* [Problem details]: The answer should consist of every line in the material below that has the word "folder".

* [Dataset excerpts]:

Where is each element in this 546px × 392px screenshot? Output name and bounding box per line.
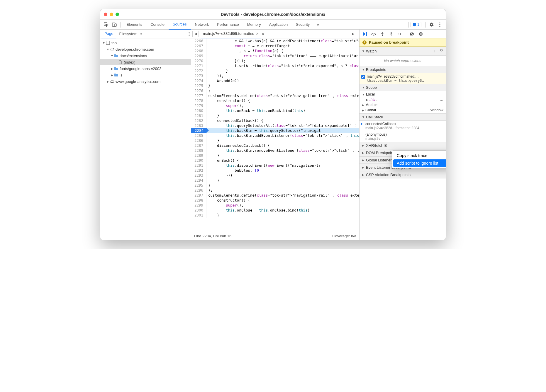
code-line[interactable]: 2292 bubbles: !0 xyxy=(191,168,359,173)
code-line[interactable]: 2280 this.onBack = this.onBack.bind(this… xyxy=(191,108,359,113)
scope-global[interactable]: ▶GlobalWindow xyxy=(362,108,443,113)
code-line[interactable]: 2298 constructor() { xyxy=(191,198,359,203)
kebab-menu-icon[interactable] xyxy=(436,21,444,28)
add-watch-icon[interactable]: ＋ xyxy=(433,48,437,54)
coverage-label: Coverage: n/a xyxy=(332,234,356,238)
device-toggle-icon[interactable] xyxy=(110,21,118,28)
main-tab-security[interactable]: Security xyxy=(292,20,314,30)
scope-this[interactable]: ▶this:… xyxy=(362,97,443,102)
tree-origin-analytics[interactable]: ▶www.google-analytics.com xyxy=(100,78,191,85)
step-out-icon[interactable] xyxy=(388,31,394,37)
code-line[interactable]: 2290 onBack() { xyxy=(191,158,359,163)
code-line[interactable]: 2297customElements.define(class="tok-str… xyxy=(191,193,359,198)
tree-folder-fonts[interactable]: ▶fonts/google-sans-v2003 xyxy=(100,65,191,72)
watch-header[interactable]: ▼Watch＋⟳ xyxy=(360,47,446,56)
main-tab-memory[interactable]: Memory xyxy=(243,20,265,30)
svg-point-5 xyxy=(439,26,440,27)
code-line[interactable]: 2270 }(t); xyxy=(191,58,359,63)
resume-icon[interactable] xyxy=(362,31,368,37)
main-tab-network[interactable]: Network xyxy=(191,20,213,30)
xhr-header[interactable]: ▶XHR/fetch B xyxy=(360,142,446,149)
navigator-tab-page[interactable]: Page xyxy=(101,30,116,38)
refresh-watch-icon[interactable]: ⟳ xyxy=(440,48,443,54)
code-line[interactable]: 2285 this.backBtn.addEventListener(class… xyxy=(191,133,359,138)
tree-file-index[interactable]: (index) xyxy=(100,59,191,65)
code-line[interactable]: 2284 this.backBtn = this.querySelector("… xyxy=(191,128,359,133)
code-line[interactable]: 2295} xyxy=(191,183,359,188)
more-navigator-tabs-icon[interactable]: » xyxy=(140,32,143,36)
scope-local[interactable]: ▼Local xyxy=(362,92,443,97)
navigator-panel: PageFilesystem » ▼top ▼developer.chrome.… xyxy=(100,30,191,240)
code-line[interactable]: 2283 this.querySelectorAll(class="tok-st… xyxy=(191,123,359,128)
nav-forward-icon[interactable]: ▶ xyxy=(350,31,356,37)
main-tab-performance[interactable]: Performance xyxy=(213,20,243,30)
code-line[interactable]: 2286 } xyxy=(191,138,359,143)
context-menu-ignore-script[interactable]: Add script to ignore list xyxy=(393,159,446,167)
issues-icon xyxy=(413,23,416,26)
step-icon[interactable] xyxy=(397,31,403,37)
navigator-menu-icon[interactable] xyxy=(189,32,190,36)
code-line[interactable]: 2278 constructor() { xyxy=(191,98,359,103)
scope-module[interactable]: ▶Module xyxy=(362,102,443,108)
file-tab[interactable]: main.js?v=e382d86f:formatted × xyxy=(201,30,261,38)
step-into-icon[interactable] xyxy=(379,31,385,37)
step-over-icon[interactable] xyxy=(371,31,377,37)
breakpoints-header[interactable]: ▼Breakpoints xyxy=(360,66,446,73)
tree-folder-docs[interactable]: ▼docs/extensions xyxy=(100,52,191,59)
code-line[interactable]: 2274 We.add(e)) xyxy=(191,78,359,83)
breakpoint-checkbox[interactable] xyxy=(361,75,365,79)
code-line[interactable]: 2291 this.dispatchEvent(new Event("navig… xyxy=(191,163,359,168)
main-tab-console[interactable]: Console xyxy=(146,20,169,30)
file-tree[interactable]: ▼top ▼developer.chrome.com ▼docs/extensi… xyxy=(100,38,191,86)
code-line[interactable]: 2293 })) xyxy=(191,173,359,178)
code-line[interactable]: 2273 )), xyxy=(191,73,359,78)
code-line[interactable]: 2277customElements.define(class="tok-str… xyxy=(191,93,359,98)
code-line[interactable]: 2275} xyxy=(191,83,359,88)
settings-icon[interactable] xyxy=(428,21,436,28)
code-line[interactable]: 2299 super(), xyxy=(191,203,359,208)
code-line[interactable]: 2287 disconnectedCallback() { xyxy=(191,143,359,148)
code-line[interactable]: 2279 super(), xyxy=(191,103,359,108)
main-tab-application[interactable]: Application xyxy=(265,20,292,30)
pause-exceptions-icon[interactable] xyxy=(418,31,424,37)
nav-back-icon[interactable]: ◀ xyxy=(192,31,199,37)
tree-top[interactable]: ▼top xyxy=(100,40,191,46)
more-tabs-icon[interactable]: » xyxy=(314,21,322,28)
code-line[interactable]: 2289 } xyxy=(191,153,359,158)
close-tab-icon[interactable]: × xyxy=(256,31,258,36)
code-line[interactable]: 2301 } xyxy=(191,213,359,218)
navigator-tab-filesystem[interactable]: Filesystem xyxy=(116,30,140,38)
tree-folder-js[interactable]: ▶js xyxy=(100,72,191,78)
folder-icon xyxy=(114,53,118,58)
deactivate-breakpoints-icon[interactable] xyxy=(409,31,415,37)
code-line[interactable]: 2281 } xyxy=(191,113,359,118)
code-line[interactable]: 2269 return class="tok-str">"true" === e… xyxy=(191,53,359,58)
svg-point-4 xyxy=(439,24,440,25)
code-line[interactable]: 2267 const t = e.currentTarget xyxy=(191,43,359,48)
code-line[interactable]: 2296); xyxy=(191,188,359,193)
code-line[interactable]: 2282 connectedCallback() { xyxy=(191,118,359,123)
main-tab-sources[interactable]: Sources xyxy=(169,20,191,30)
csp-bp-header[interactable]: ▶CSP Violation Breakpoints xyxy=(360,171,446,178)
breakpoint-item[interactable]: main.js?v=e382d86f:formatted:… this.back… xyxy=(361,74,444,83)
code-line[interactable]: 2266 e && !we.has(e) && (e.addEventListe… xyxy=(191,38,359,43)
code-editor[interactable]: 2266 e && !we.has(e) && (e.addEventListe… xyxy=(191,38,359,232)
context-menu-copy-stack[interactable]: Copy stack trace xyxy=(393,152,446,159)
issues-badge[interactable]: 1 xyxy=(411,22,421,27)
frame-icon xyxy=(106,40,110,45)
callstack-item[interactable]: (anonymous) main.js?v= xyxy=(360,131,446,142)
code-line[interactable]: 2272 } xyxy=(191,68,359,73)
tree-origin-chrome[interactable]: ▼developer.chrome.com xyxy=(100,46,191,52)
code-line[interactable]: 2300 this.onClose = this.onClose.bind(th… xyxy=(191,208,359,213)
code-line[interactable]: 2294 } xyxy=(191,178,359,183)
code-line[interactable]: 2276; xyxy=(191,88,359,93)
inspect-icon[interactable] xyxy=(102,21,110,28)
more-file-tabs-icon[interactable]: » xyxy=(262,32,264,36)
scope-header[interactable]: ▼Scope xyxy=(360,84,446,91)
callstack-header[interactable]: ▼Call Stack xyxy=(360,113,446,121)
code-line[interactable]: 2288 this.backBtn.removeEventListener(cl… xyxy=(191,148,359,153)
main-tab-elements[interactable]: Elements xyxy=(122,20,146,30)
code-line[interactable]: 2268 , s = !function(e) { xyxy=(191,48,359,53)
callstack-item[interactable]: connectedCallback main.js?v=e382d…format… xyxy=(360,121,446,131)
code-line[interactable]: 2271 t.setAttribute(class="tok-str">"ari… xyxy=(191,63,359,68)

* [Response to the exercise]:
tree-folder-fonts[interactable]: ▶fonts/google-sans-v2003 xyxy=(100,65,191,72)
tree-folder-docs[interactable]: ▼docs/extensions xyxy=(100,52,191,59)
tree-folder-js[interactable]: ▶js xyxy=(100,72,191,78)
folder-icon xyxy=(114,53,118,58)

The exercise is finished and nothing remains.